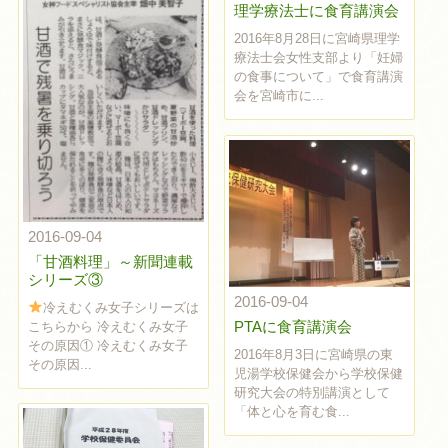
理学療法士に食育講演会
2016年8月28日に宮崎県理学
療法士会女性支部より「妊婦
の食事について」で食育講演
会を宮崎市に...
2016-09-04
「甘酒料理」～新聞連載
シリーズ③
2016-09-04
冷えむくみ女子シリーズは
PTAに食育講演会
こちらから 冷えむくみ女子
その原因① 冷えむくみ女子
2016年8月3日に宮崎県の東
その原因...
児湯学校保健会から学校保健
研究大会の特別講演として
「体と心を育む食...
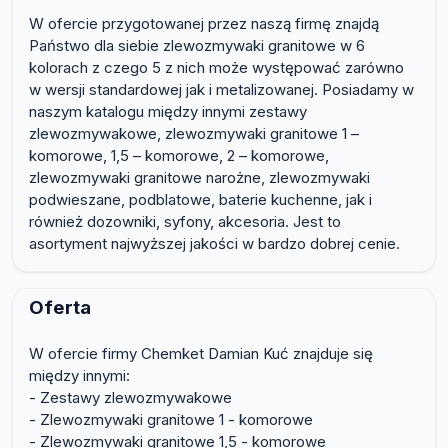
W ofercie przygotowanej przez naszą firmę znajdą
Państwo dla siebie zlewozmywaki granitowe w 6
kolorach z czego 5 z nich może występować zarówno
w wersji standardowej jak i metalizowanej. Posiadamy w
naszym katalogu między innymi zestawy
zlewozmywakowe, zlewozmywaki granitowe 1 –
komorowe, 1,5 – komorowe, 2 – komorowe,
zlewozmywaki granitowe narożne, zlewozmywaki
podwieszane, podblatowe, baterie kuchenne, jak i
również dozowniki, syfony, akcesoria. Jest to
asortyment najwyższej jakości w bardzo dobrej cenie.
Oferta
W ofercie firmy Chemket Damian Kuć znajduje się
między innymi:
- Zestawy zlewozmywakowe
- Zlewozmywaki granitowe 1 - komorowe
- Zlewozmywaki granitowe 1,5 - komorowe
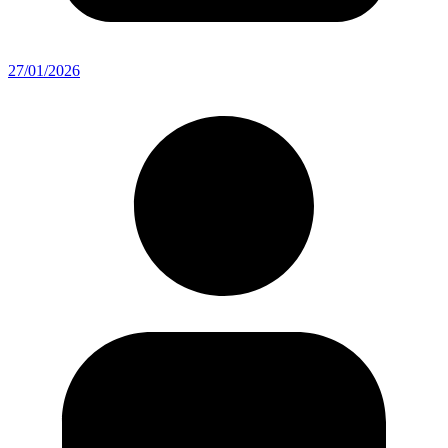
27/01/2026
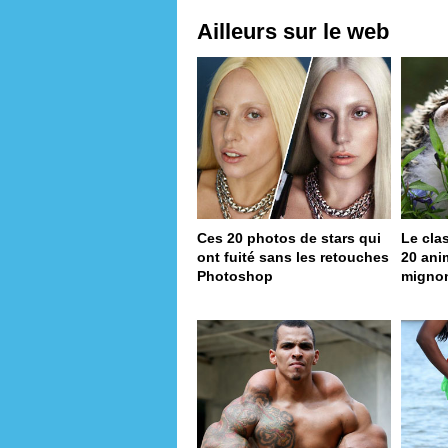
Ailleurs sur le web
Ces 20 photos de stars qui
Le cla
ont fuité sans les retouches
20 ani
Photoshop
migno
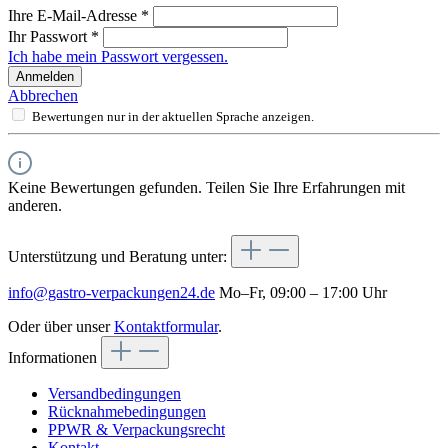
Ihre E-Mail-Adresse
*
Ihr Passwort
*
Ich habe mein Passwort vergessen.
Anmelden
Abbrechen
Bewertungen nur in der aktuellen Sprache anzeigen.
Keine Bewertungen gefunden. Teilen Sie Ihre Erfahrungen mit
anderen.
Unterstützung und Beratung unter:
info@gastro-verpackungen24.de
Mo–Fr, 09:00 – 17:00 Uhr
Oder über unser
Kontaktformular
.
Informationen
Versandbedingungen
Rücknahmebedingungen
PPWR & Verpackungsrecht
Kontakt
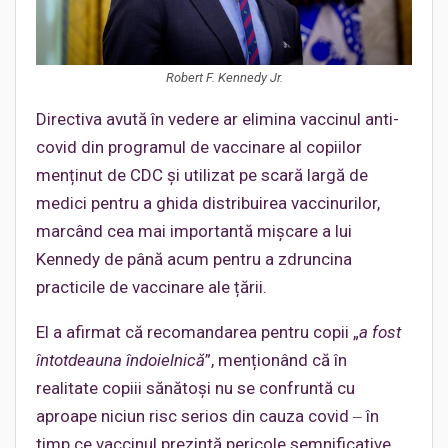
Robert F. Kennedy Jr.
Directiva avută în vedere ar elimina vaccinul anti-
covid din programul de vaccinare al copiilor
menținut de CDC și utilizat pe scară largă de
medici pentru a ghida distribuirea vaccinurilor,
marcând cea mai importantă mișcare a lui
Kennedy de până acum pentru a zdruncina
practicile de vaccinare ale țării.
El a afirmat că recomandarea pentru copii „
a fost
întotdeauna îndoielnică
”, menționând că în
realitate copiii sănătoși nu se confruntă cu
aproape niciun risc serios din cauza covid ‒ în
timp ce vaccinul prezintă pericole semnificative.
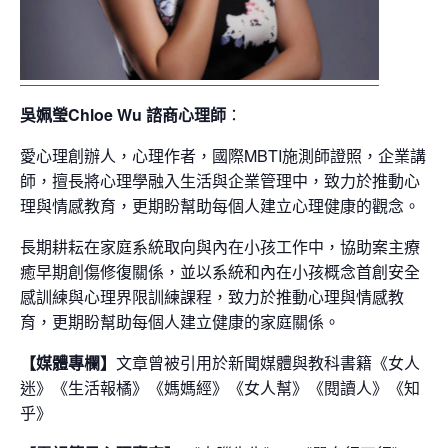
吳姵瑩Chloe Wu 諮商心理師
：
愛心理創辦人，心理作者，國際MBTI施測師證照，企業講
師，擅長將心理學融入生活與企業管理中，致力於推動心
理與情感教育，更期盼幫助每個人建立心理健康的觀念。
長期耕耘在家庭系統取向與內在小孩工作中，協助案主療
癒早期創傷修復關係，並以系統和內在小孩概念首創安全
感訓練與心理界限訓練課程，致力於推動心理與情感教
育，更期盼幫助每個人建立健康的家庭關係。
【媒體專欄】
文章曾被引用於新聞媒體與教科書籍《女人
迷》《生活報橘》《媽媽經》《女人幫》《閱讀人》《知
乎》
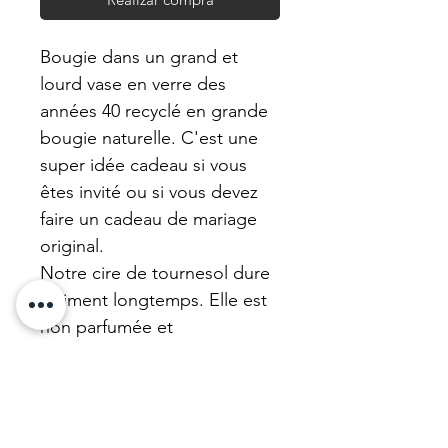
Bougie dans un grand et
lourd vase en verre des
années 40 recyclé en grande
bougie naturelle. C'est une
super idée cadeau si vous
êtes invité ou si vous devez
faire un cadeau de mariage
original.
Notre cire de tournesol dure
vraiment longtemps. Elle est
non parfumée et
biodégradable.
Le verre se nettoie
parfaitement avec de l’eau
chaude et du savon.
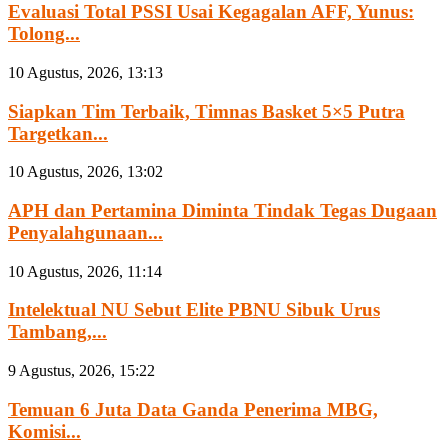
Evaluasi Total PSSI Usai Kegagalan AFF, Yunus:
Tolong...
10 Agustus, 2026, 13:13
Siapkan Tim Terbaik, Timnas Basket 5×5 Putra
Targetkan...
10 Agustus, 2026, 13:02
APH dan Pertamina Diminta Tindak Tegas Dugaan
Penyalahgunaan...
10 Agustus, 2026, 11:14
Intelektual NU Sebut Elite PBNU Sibuk Urus
Tambang,...
9 Agustus, 2026, 15:22
Temuan 6 Juta Data Ganda Penerima MBG,
Komisi...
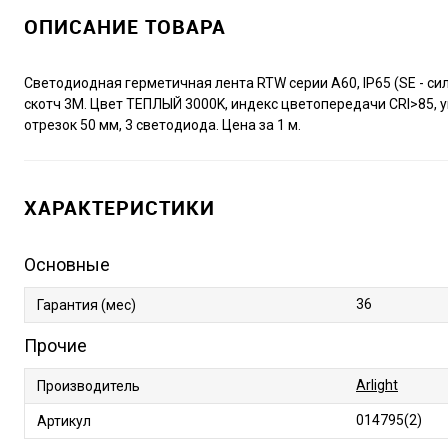
ОПИСАНИЕ ТОВАРА
Светодиодная герметичная лента RTW серии A60, IP65 (SE - си
скотч 3M. Цвет ТЕПЛЫЙ 3000K, индекс цветопередачи CRI>85, уго
отрезок 50 мм, 3 светодиода. Цена за 1 м.
ХАРАКТЕРИСТИКИ
Основные
36
Гарантия (мес)
Прочие
Arlight
Производитель
014795(2)
Артикул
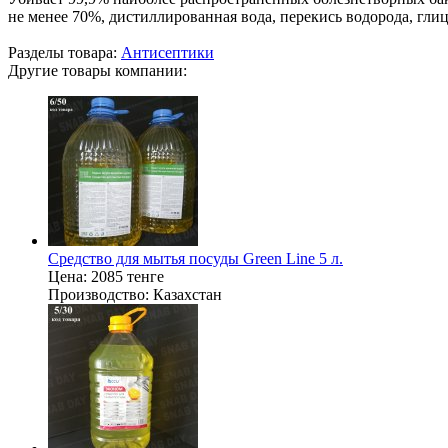
не менее 70%, дистиллированная вода, перекись водорода, гл
Разделы товара:
Антисептики
Другие товары компании:
Средство для мытья посуды Green Line 5 л.
Цена:
2085 тенге
Производство:
Казахстан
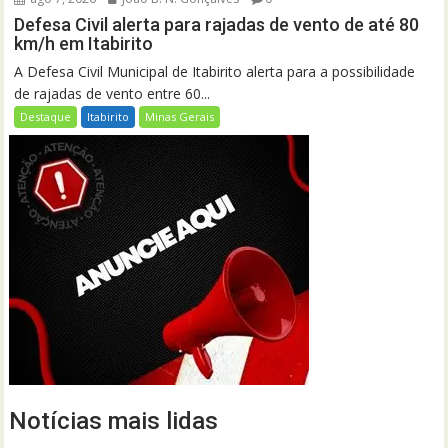
Defesa Civil alerta para rajadas de vento de até 80
km/h em Itabirito
A Defesa Civil Municipal de Itabirito alerta para a possibilidade
de rajadas de vento entre 60...
Destaque
Itabirito
Minas Gerais
Notícias mais lidas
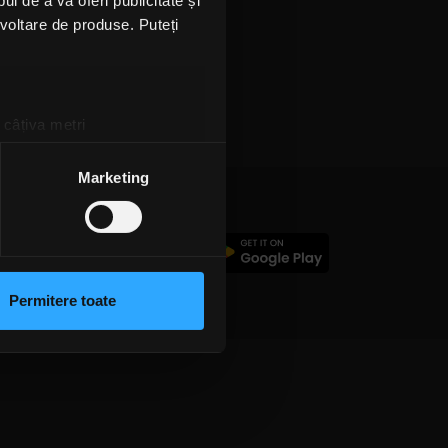
l de a vă oferi publicitate și
ezvoltare de produse. Puteți
 câțiva metri
amprentare)
țele la
secțiunea cu detalii
.
Marketing
 sociale și pentru a analiza
c
rmații cu privire la modul în
n urma folosirii serviciilor
Permitere toate
lizarea modulelor noastre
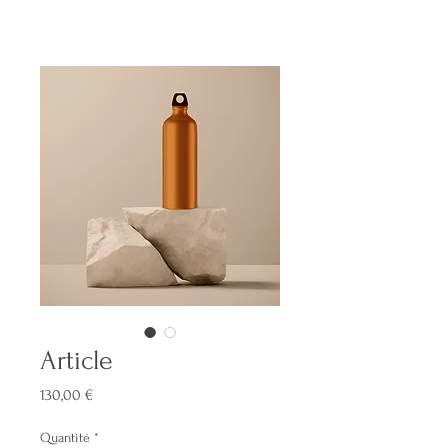
Article
Prix
130,00 €
Quantité
*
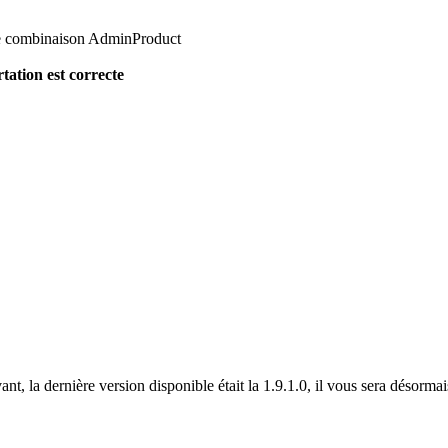
de combinaison AdminProduct
tation est correcte
, la dernière version disponible était la 1.9.1.0, il vous sera désormais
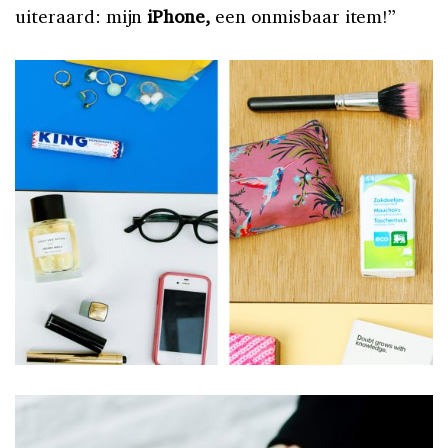
uiteraard: mijn
iPhone,
een onmisbaar item!”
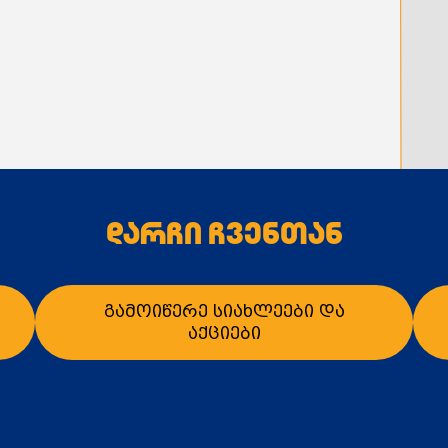
დარჩი ჩვენთან
გამოიწერე სიახლეები და
აქციები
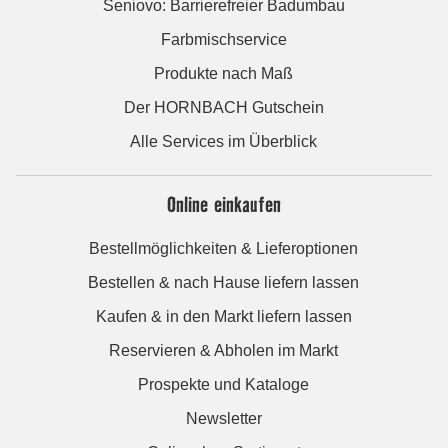
Seniovo: Barrierefreier Badumbau
Farbmischservice
Produkte nach Maß
Der HORNBACH Gutschein
Alle Services im Überblick
Online einkaufen
Bestellmöglichkeiten & Lieferoptionen
Bestellen & nach Hause liefern lassen
Kaufen & in den Markt liefern lassen
Reservieren & Abholen im Markt
Prospekte und Kataloge
Newsletter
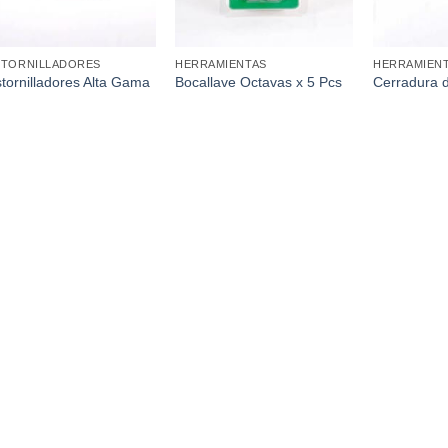
STORNILLADORES
HERRAMIENTAS
HERRAMIEN
tornilladores Alta Gama
Bocallave Octavas x 5 Pcs
Cerradura 
Pcs
8mm
Pasador Pu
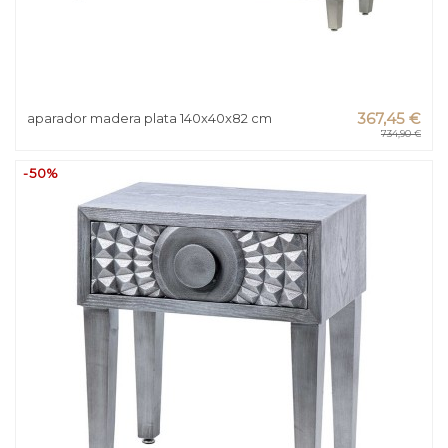
aparador madera plata 140x40x82 cm
367,45 €
734,90 €
-50%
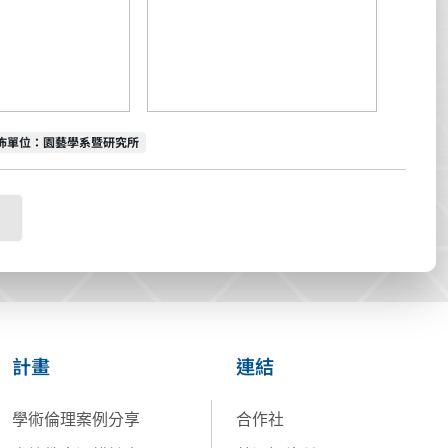
佈單位
佈單位：園藝學系暨研究所
計畫
連結
學術倫理案例分享
合作社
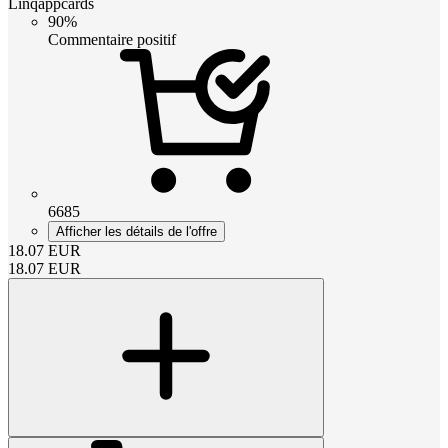
Linqappcards
90%
Commentaire positif
6685
Afficher les détails de l'offre
18.07
EUR
18.07
EUR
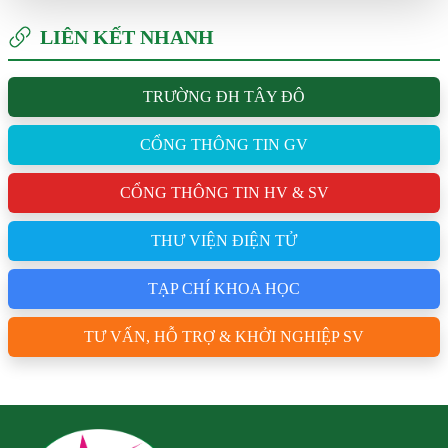
LIÊN KẾT NHANH
TRƯỜNG ĐH TÂY ĐÔ
CỔNG THÔNG TIN GV
CỔNG THÔNG TIN HV & SV
THƯ VIỆN ĐIỆN TỬ
TẠP CHÍ KHOA HỌC
TƯ VẤN, HỖ TRỢ & KHỞI NGHIỆP SV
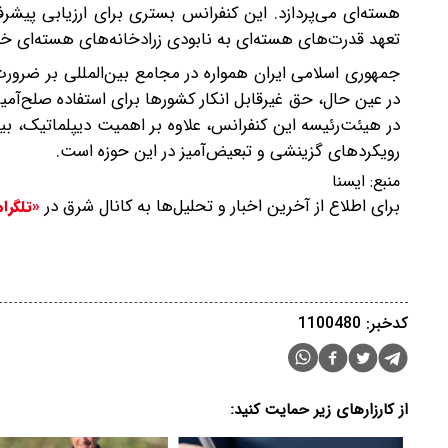
هسته‌ای می‌پردازد. این کنفرانس بستری برای ارزیابی پیش
تعهد قدرت‌های هسته‌ای به نابودی زرادخانه‌های هسته‌ای خود
جمهوری اسلامی ایران همواره در مجامع بین‌المللی بر ضرورت
در عین حال، حق غیرقابل انکار کشورها برای استفاده صلح‌آمیز
در هیئت‌رئیسه این کنفرانس، علاوه بر اهمیت دیپلماتیک، بی
رویکردهای گزینشی و تبعیض‌آمیز در این حوزه است.
منبع:
ایسنا
برای اطلاع از آخرین اخبار و تحلیل‌ها به کانال شرق در
«تلگرا
کدخبر: 1100480
از کارزارهای زیر حمایت کنید:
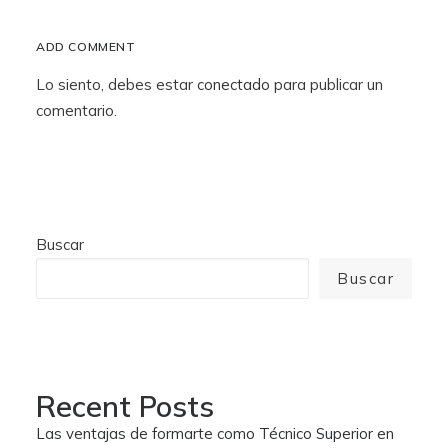
ADD COMMENT
Lo siento, debes estar
conectado
para publicar un
comentario.
Buscar
Buscar
Recent Posts
Las ventajas de formarte como Técnico Superior en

== == ==

* Activity
Write out nothing but the lines from the start of the data through the line with "Bougie dans un grand et". Leave out the pictures.

* Expected answer
理学療法士に食育講演会
2016年8月28日に宮崎県理学
療法士会女性支部より「妊婦
の食事について」で食育講演
会を宮崎市に...
2016-09-04
「甘酒料理」～新聞連載
シリーズ③
2016-09-04
冷えむくみ女子シリーズは
PTAに食育講演会
こちらから 冷えむくみ女子
その原因① 冷えむくみ女子
2016年8月3日に宮崎県の東
その原因...
児湯学校保健会から学校保健
研究大会の特別講演として
「体と心を育む食...
W ofercie przygotowanej przez naszą firmę znajdą
Państwo dla siebie zlewozmywaki granitowe w 6
kolorach z czego 5 z nich może występować zarówno
w wersji standardowej jak i metalizowanej. Posiadamy w
naszym katalogu między innymi zestawy
zlewozmywakowe, zlewozmywaki granitowe 1 –
komorowe, 1,5 – komorowe, 2 – komorowe,
zlewozmywaki granitowe narożne, zlewozmywaki
podwieszane, podblatowe, baterie kuchenne, jak i
również dozowniki, syfony, akcesoria. Jest to
asortyment najwyższej jakości w bardzo dobrej cenie.
Oferta
W ofercie firmy Chemket Damian Kuć znajduje się
między innymi:
- Zestawy zlewozmywakowe
- Zlewozmywaki granitowe 1 - komorowe
- Zlewozmywaki granitowe 1,5 - komorowe
27/01/2026
Ailleurs sur le web
Ces 20 photos de stars qui
Le cla
ont fuité sans les retouches
20 ani
Photoshop
migno
Ihre E-Mail-Adresse
*
Ihr Passwort
*
Ich habe mein Passwort vergessen.
Anmelden
Abbrechen
Bewertungen nur in der aktuellen Sprache anzeigen.
Keine Bewertungen gefunden. Teilen Sie Ihre Erfahrungen mit
anderen.
Unterstützung und Beratung unter:
info@gastro-verpackungen24.de
Mo–Fr, 09:00 – 17:00 Uhr
Oder über unser
Kontaktformular
.
Informationen
Versandbedingungen
Rücknahmebedingungen
PPWR & Verpackungsrecht
Kontakt
Robert F. Kennedy Jr.
Directiva avută în vedere ar elimina vaccinul anti-
covid din programul de vaccinare al copiilor
menținut de CDC și utilizat pe scară largă de
medici pentru a ghida distribuirea vaccinurilor,
marcând cea mai importantă mișcare a lui
Kennedy de până acum pentru a zdruncina
practicile de vaccinare ale țării.
El a afirmat că recomandarea pentru copii „
a fost
întotdeauna îndoielnică
”, menționând că în
realitate copiii sănătoși nu se confruntă cu
aproape niciun risc serios din cauza covid ‒ în
timp ce vaccinul prezintă pericole semnificative.
吳姵瑩Chloe Wu 諮商心理師
：
愛心理創辦人，心理作者，國際MBTI施測師證照，企業講
師，擅長將心理學融入生活與企業管理中，致力於推動心
理與情感教育，更期盼幫助每個人建立心理健康的觀念。
長期耕耘在家庭系統取向與內在小孩工作中，協助案主療
癒早期創傷修復關係，並以系統和內在小孩概念首創安全
感訓練與心理界限訓練課程，致力於推動心理與情感教
育，更期盼幫助每個人建立健康的家庭關係。
【媒體專欄】
文章曾被引用於新聞媒體與教科書籍《女人
迷》《生活報橘》《媽媽經》《女人幫》《閱讀人》《知
乎》
Bougie dans un grand et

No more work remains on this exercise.